Parou de encher? – Ela estava se referindo a dona Zélia.
- Ihh, Essa não tem jeito! Agora deu para vigiar até o tempo que levo para tomar banho. – Dani
não aguentou e caiu na risada.
- Não sei como você aguenta! Eu já teria dado na cara dela. Daqui a pouco ela vai querer dar
banho em você para controlar tudo de perto. E o que aconteceu aquele dia que os gatos dela
não paravam de miar? Parecia que estavam morrendo!
- O Sr. Joaquim disse que toda quinta feira era dia de Spa caseiro para os gatos, então decidiu
dar banho em todos de uma só vez. Até banheira com pétalas e aromatizantes ela havia
preparado.
- Essa mulher é louca! - Disse sussurrando - Melhor falar baixo, vai que ela esteja nos escutando
nesse exato momento... - Ela olhou em volta do quarto tentando adivinhar em qual parede dona
Zélia estaria com um copo ouvindo tudo. – ..., mas esse Joaquim também não deixa passar uma,
não é? É um fofoqueiro de primeira. Se eu fosse você, sairia daqui.
-Na boa, nem é tão ruim assim! Ela só é meio exagerada. Nada demais... E, por enquanto, eu
não posso pagar por algo mais caro, certo? Meu pai não vai ficar me ajudando para sempre.
Dani, eu acho que o sr. Joaquim é apaixonado por ela. – Rimos ao imaginar a cena de dona Zélia
com o senhor Joaquim aos beijos, o que não seria uma má ideia, porque ele era solteiro e até
onde eu sabia a dona Zélia não tinha ninguém. Como ela mesma dizia: “eu sou uma mulher de
respeito”. Mas as mulheres de respeito também namoram, certo?
- Amigo, ele é tão fofinho, tão educado! – Retornou Dani com seus assuntos do nada.
- Quem? O Sr. Joaquim?– Questionei.
- Não! O Vinicius. Pelo pouco que conversamos, eu pude observar isso nele. – Respondeu Dani.
-Você fala que a dona Zélia é louca, mas você está indo pelo mesmo caminho. Você volta com
uns assuntos do nada, às vezes fico perdido.
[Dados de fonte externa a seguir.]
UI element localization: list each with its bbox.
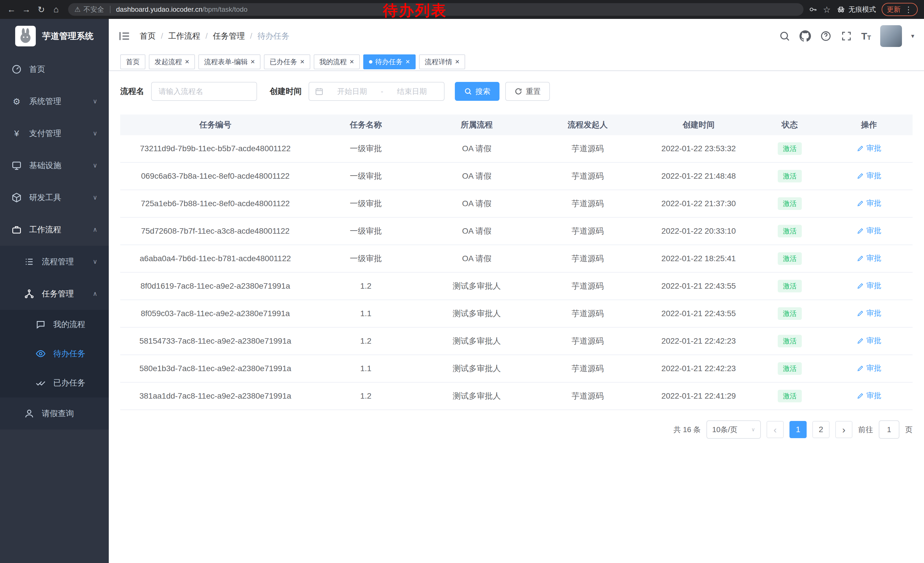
approve-link[interactable]: 审批 [857, 143, 881, 153]
start-date-placeholder[interactable]: 开始日期 [326, 87, 378, 96]
sidebar-item-todo-tasks[interactable]: 待办任务 [0, 339, 109, 368]
prev-page-button[interactable]: ‹ [766, 421, 784, 438]
tab[interactable]: 待办任务 [363, 54, 416, 69]
tab[interactable]: 我的流程 [314, 54, 360, 69]
approve-link[interactable]: 审批 [857, 253, 881, 263]
sidebar-item-workflow[interactable]: 工作流程 ∧ [0, 214, 109, 246]
cube-icon [12, 192, 22, 203]
breadcrumb-item-task-management[interactable]: 任务管理 [213, 31, 245, 42]
tab[interactable]: 已办任务 [264, 54, 310, 69]
cell-task-name: 一级审批 [310, 171, 422, 182]
sidebar-item-my-processes[interactable]: 我的流程 [0, 310, 109, 339]
help-icon[interactable] [820, 30, 831, 42]
home-icon[interactable]: ⌂ [49, 3, 63, 17]
key-icon[interactable] [808, 5, 817, 14]
tab-close-icon[interactable] [350, 58, 354, 66]
refresh-icon[interactable]: ↻ [34, 3, 48, 17]
rabbit-logo-icon [17, 27, 34, 45]
edit-pencil-icon [857, 282, 864, 290]
cell-created-time: 2022-01-21 22:43:55 [643, 281, 754, 291]
table-row: 580e1b3d-7ac8-11ec-a9e2-a2380e71991a 1.1… [120, 355, 912, 383]
sidebar-collapse-icon[interactable] [118, 30, 130, 42]
incognito-label: 无痕模式 [848, 5, 876, 14]
page-size-select[interactable]: 10条/页 ∨ [706, 420, 761, 439]
sidebar-item-payment-management[interactable]: ¥ 支付管理 ∨ [0, 117, 109, 150]
cell-created-time: 2022-01-21 22:41:29 [643, 392, 754, 401]
yen-icon: ¥ [12, 129, 22, 138]
search-icon[interactable] [779, 30, 790, 42]
approve-link-label: 审批 [867, 363, 881, 373]
sidebar-item-dev-tools[interactable]: 研发工具 ∨ [0, 182, 109, 214]
process-name-input[interactable] [151, 82, 257, 101]
tab-close-icon[interactable] [406, 58, 410, 66]
incognito-badge: 无痕模式 [836, 5, 876, 14]
sidebar-item-home[interactable]: 首页 [0, 53, 109, 86]
tab[interactable]: 流程表单-编辑 [198, 54, 261, 69]
search-button[interactable]: 搜索 [455, 82, 500, 101]
tab-close-icon[interactable] [300, 58, 304, 66]
pagination-total: 共 16 条 [674, 425, 701, 435]
forward-icon[interactable]: → [20, 3, 33, 17]
filter-bar: 流程名 创建时间 开始日期 - 结束日期 搜索 重置 [109, 71, 924, 101]
approve-link[interactable]: 审批 [857, 390, 881, 401]
approve-link[interactable]: 审批 [857, 363, 881, 373]
update-label[interactable]: 更新 [887, 5, 900, 14]
topbar-actions: TT ▾ [779, 25, 914, 47]
range-separator: - [381, 87, 383, 96]
monitor-icon [12, 161, 22, 171]
table-row: 069c6a63-7b8a-11ec-8ef0-acde48001122 一级审… [120, 163, 912, 190]
goto-page-input[interactable] [879, 420, 899, 439]
sidebar-item-system-management[interactable]: ⚙ 系统管理 ∨ [0, 86, 109, 117]
approve-link[interactable]: 审批 [857, 226, 881, 236]
edit-pencil-icon [857, 172, 864, 180]
sidebar-item-done-tasks[interactable]: 已办任务 [0, 368, 109, 398]
next-page-button[interactable]: › [835, 421, 852, 438]
tab[interactable]: 发起流程 [149, 54, 195, 69]
sidebar-item-infrastructure[interactable]: 基础设施 ∨ [0, 150, 109, 182]
tab[interactable]: 首页 [120, 54, 146, 69]
avatar[interactable] [880, 25, 902, 47]
reset-button[interactable]: 重置 [505, 82, 550, 101]
security-label[interactable]: 不安全 [84, 5, 104, 14]
font-size-icon[interactable]: TT [861, 31, 871, 41]
url-domain: dashboard.yudao.iocoder.cn [116, 6, 202, 13]
eye-icon [36, 348, 46, 359]
approve-link-label: 审批 [867, 336, 881, 346]
browser-menu-icon[interactable]: ⋮ [904, 5, 912, 14]
page-url[interactable]: dashboard.yudao.iocoder.cn/bpm/task/todo [116, 6, 248, 14]
approve-link[interactable]: 审批 [857, 336, 881, 346]
sidebar-item-leave-query[interactable]: 请假查询 [0, 398, 109, 429]
cell-process: 测试多审批人 [422, 281, 532, 291]
sidebar-item-label: 基础设施 [29, 160, 61, 171]
status-badge: 激活 [778, 170, 802, 183]
app-logo-row[interactable]: 芋道管理系统 [0, 19, 109, 53]
fullscreen-icon[interactable] [841, 30, 852, 42]
tab-close-icon[interactable] [250, 58, 255, 66]
sidebar-item-process-management[interactable]: 流程管理 ∨ [0, 246, 109, 278]
cell-task-id: 725a1eb6-7b88-11ec-8ef0-acde48001122 [120, 199, 310, 208]
page-button-2[interactable]: 2 [812, 421, 830, 438]
todo-task-table: 任务编号 任务名称 所属流程 流程发起人 创建时间 状态 操作 [120, 114, 912, 410]
tab-close-icon[interactable] [185, 58, 189, 66]
bookmark-star-icon[interactable]: ☆ [823, 5, 831, 15]
create-time-range-picker[interactable]: 开始日期 - 结束日期 [309, 82, 444, 101]
breadcrumb-item-workflow[interactable]: 工作流程 [168, 31, 200, 42]
approve-link[interactable]: 审批 [857, 198, 881, 208]
end-date-placeholder[interactable]: 结束日期 [386, 87, 438, 96]
approve-link[interactable]: 审批 [857, 281, 881, 291]
tab[interactable]: 流程详情 [419, 54, 465, 69]
cell-task-name: 一级审批 [310, 198, 422, 209]
update-button[interactable]: 更新 ⋮ [882, 3, 918, 16]
tab-close-icon[interactable] [455, 58, 459, 66]
cell-created-time: 2022-01-22 21:48:48 [643, 171, 754, 181]
approve-link[interactable]: 审批 [857, 171, 881, 181]
approve-link[interactable]: 审批 [857, 308, 881, 318]
cell-action: 审批 [825, 336, 912, 347]
sidebar-item-task-management[interactable]: 任务管理 ∧ [0, 278, 109, 310]
github-icon[interactable] [800, 30, 811, 42]
back-icon[interactable]: ← [4, 3, 18, 17]
page-button-1[interactable]: 1 [789, 421, 807, 438]
avatar-caret-icon[interactable]: ▾ [911, 32, 914, 40]
breadcrumb-item-home[interactable]: 首页 [140, 31, 156, 42]
cell-task-id: 381aa1dd-7ac8-11ec-a9e2-a2380e71991a [120, 392, 310, 401]
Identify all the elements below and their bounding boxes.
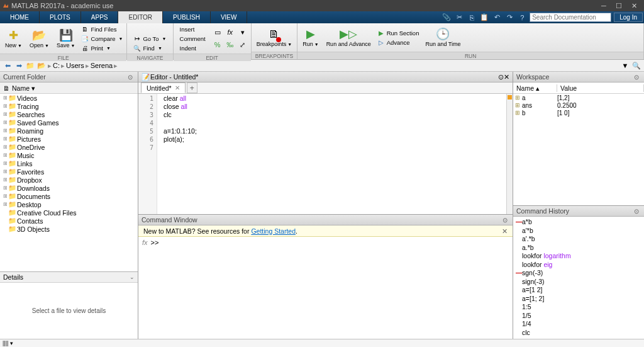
history-line[interactable]: a'.*b bbox=[516, 235, 641, 244]
insert-section-icon[interactable]: ▭ bbox=[212, 26, 223, 38]
code-area[interactable]: clear allclose allclc a=1:0.1:10;plot(a)… bbox=[157, 94, 513, 214]
paste-icon[interactable]: 📋 bbox=[479, 13, 489, 22]
nav-browse-icon[interactable]: 📂 bbox=[36, 61, 47, 70]
folder-item[interactable]: 📁3D Objects bbox=[0, 225, 138, 233]
compare-button[interactable]: 📑Compare▼ bbox=[80, 34, 124, 43]
folder-item[interactable]: 📁Contacts bbox=[0, 217, 138, 225]
goto-button[interactable]: ↦Go To▼ bbox=[132, 34, 167, 43]
folder-item[interactable]: ⊞📁Dropbox bbox=[0, 176, 138, 184]
folder-item[interactable]: ⊞📁Downloads bbox=[0, 184, 138, 192]
advance-button[interactable]: ▷Advance bbox=[376, 38, 421, 47]
login-button[interactable]: Log In bbox=[614, 13, 643, 22]
workspace-row[interactable]: ⊞ans0.2500 bbox=[513, 101, 644, 109]
folder-item[interactable]: ⊞📁Pictures bbox=[0, 135, 138, 143]
help-icon[interactable]: ? bbox=[517, 13, 527, 22]
nav-back-icon[interactable]: ⬅ bbox=[3, 61, 13, 70]
history-line[interactable]: a=[1; 2] bbox=[516, 295, 641, 304]
editor-menu-icon[interactable]: ⊙ bbox=[498, 73, 504, 81]
editor-body[interactable]: 1234567 clear allclose allclc a=1:0.1:10… bbox=[138, 94, 513, 214]
indent-button[interactable]: Indent bbox=[179, 43, 207, 52]
comment-button[interactable]: Comment bbox=[179, 34, 207, 43]
warning-indicator-icon[interactable] bbox=[508, 95, 512, 100]
folder-item[interactable]: ⊞📁Saved Games bbox=[0, 118, 138, 127]
getting-started-link[interactable]: Getting Started bbox=[251, 227, 296, 235]
folder-item[interactable]: ⊞📁Documents bbox=[0, 192, 138, 200]
minimize-button[interactable]: ─ bbox=[596, 2, 611, 9]
tab-editor[interactable]: EDITOR bbox=[118, 11, 163, 23]
history-line[interactable]: —sgn(-3) bbox=[516, 269, 641, 278]
print-button[interactable]: 🖨Print▼ bbox=[80, 43, 124, 52]
folder-item[interactable]: ⊞📁Roaming bbox=[0, 127, 138, 135]
addr-search-icon[interactable]: 🔍 bbox=[631, 61, 641, 70]
folder-item[interactable]: ⊞📁Searches bbox=[0, 110, 138, 118]
command-history-body[interactable]: —a*ba'*ba'.*ba.*blookfor logarithmlookfo… bbox=[513, 217, 644, 339]
nav-up-icon[interactable]: 📁 bbox=[25, 61, 35, 70]
file-tab[interactable]: Untitled* ✕ bbox=[141, 82, 186, 93]
history-line[interactable]: lookfor eig bbox=[516, 261, 641, 270]
folder-item[interactable]: ⊞📁OneDrive bbox=[0, 143, 138, 151]
comment-percent-icon[interactable]: % bbox=[212, 39, 223, 50]
ws-name-col[interactable]: Name ▴ bbox=[513, 84, 557, 92]
add-tab-button[interactable]: + bbox=[187, 82, 197, 93]
nav-forward-icon[interactable]: ➡ bbox=[14, 61, 24, 70]
shortcut-icon[interactable]: 📎 bbox=[441, 13, 452, 22]
history-line[interactable]: lookfor logarithm bbox=[516, 252, 641, 261]
panel-menu-icon[interactable]: ⊙ bbox=[126, 74, 135, 81]
details-collapse-icon[interactable]: ⌄ bbox=[130, 274, 135, 280]
insert-button[interactable]: Insert bbox=[179, 25, 207, 33]
file-tab-close-icon[interactable]: ✕ bbox=[175, 84, 180, 91]
cut-icon[interactable]: ✂ bbox=[454, 13, 464, 22]
tab-publish[interactable]: PUBLISH bbox=[163, 11, 211, 23]
history-line[interactable]: 1/4 bbox=[516, 320, 641, 329]
ws-value-col[interactable]: Value bbox=[557, 84, 644, 92]
undo-icon[interactable]: ↶ bbox=[492, 13, 502, 22]
cmdwin-menu-icon[interactable]: ⊙ bbox=[501, 217, 509, 224]
name-column-header[interactable]: Name ▾ bbox=[12, 84, 135, 92]
workspace-table[interactable]: ⊞a[1,2]⊞ans0.2500⊞b[1 0] bbox=[513, 94, 644, 205]
tab-plots[interactable]: PLOTS bbox=[40, 11, 81, 23]
workspace-row[interactable]: ⊞b[1 0] bbox=[513, 109, 644, 117]
comment-block-icon[interactable]: ‰ bbox=[225, 39, 236, 50]
folder-item[interactable]: ⊞📁Links bbox=[0, 159, 138, 168]
uncomment-icon[interactable]: ⤢ bbox=[237, 39, 248, 50]
folder-item[interactable]: ⊞📁Music bbox=[0, 151, 138, 159]
workspace-row[interactable]: ⊞a[1,2] bbox=[513, 94, 644, 101]
folder-item[interactable]: ⊞📁Tracing bbox=[0, 102, 138, 110]
status-text[interactable]: |||| ▾ bbox=[3, 340, 13, 346]
copy-icon[interactable]: ⎘ bbox=[467, 13, 477, 22]
new-button[interactable]: ✚New▼ bbox=[3, 25, 25, 52]
history-line[interactable]: a'*b bbox=[516, 227, 641, 236]
run-section-button[interactable]: ▶Run Section bbox=[376, 28, 421, 37]
maximize-button[interactable]: ☐ bbox=[611, 2, 626, 10]
addr-dropdown-icon[interactable]: ▼ bbox=[620, 61, 630, 70]
run-button[interactable]: ▶Run▼ bbox=[300, 25, 321, 50]
tab-home[interactable]: HOME bbox=[0, 11, 40, 23]
folder-item[interactable]: 📁Creative Cloud Files bbox=[0, 208, 138, 217]
find-files-button[interactable]: 🗎Find Files bbox=[80, 25, 124, 33]
history-line[interactable]: a.*b bbox=[516, 244, 641, 253]
history-line[interactable]: sign(-3) bbox=[516, 278, 641, 287]
tab-view[interactable]: VIEW bbox=[211, 11, 248, 23]
open-button[interactable]: 📂Open▼ bbox=[27, 25, 52, 52]
tab-apps[interactable]: APPS bbox=[81, 11, 119, 23]
close-button[interactable]: ✕ bbox=[626, 2, 641, 10]
history-line[interactable]: —a*b bbox=[516, 218, 641, 227]
folder-item[interactable]: ⊞📁Desktop bbox=[0, 200, 138, 208]
cmdhist-menu-icon[interactable]: ⊙ bbox=[632, 208, 641, 215]
file-tree[interactable]: ⊞📁Videos⊞📁Tracing⊞📁Searches⊞📁Saved Games… bbox=[0, 94, 138, 271]
banner-close-icon[interactable]: ✕ bbox=[502, 227, 508, 235]
redo-icon[interactable]: ↷ bbox=[504, 13, 514, 22]
search-documentation-input[interactable] bbox=[530, 13, 611, 22]
command-window-body[interactable]: fx >> bbox=[138, 237, 513, 339]
history-line[interactable]: a=[1 2] bbox=[516, 286, 641, 295]
address-path[interactable]: ▸ C:▸ Users▸ Serena▸ bbox=[48, 62, 619, 70]
history-line[interactable]: clc bbox=[516, 329, 641, 338]
save-button[interactable]: 💾Save▼ bbox=[54, 25, 77, 52]
folder-item[interactable]: ⊞📁Favorites bbox=[0, 168, 138, 176]
fx-prompt-icon[interactable]: fx bbox=[142, 239, 148, 246]
workspace-menu-icon[interactable]: ⊙ bbox=[632, 74, 641, 81]
insert-var-icon[interactable]: ▾ bbox=[237, 26, 248, 38]
history-line[interactable]: 1:5 bbox=[516, 303, 641, 312]
run-time-button[interactable]: 🕒Run and Time bbox=[423, 25, 463, 50]
insert-fx-icon[interactable]: fx bbox=[225, 26, 236, 38]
O filme já estava quase pela metade quando uma cena onde algumas sombras sinistras
atacavam uma menina sinistra que estava em uma floresta sinistra,
-Nossa, que filme sinistro! – Ela disse.
Era um filme bem clichê, o qual já se dava para imaginar como seria a próxima cena.
A Dani era muito emotiva, e, em se tratando de filmes, ela realmente se entregava, o último
que assistimos no cinema foi: Sem Limites para Amar. Ela chorou do início ao fim. Até sugeri
que o nome do filme fosse trocado para: Sem Limites para Chorar. Eu achava esse lado dela
incrivelmente lindo, era puro e verdadeiro. Algo diferente nos dias de hoje, quando as pessoas
só pensam em si mesmo. Eu tinha sorte de ter alguém como ela ao meu lado.

Entre uma conversa e outra, acabávamos voltando algumas cenas que perdíamos.
Os lanches já estavam no fim, só restava o brigadeiro, que sempre deixávamos por último.
Acreditávamos que o chocolate nos acalmava e que, por isso, o sono seria mais leve e tranquilo,
fazendo com que tivéssemos os sonhos mais doces.
Eu estava com um punhado de pipoca na boca e outro de reserva na mão quando o telefone
tocou...

- Residência do Sr. Bernardo Rodrigues, boa noite! Criada Daniela falando. Em que posso ser útil,
senhora? – Falou em um tom terrivelmente cordial. A voz no outro lado da linha certamente
queria falar comigo, pois, em seguida, a Dani ofereceu o telefone a mim.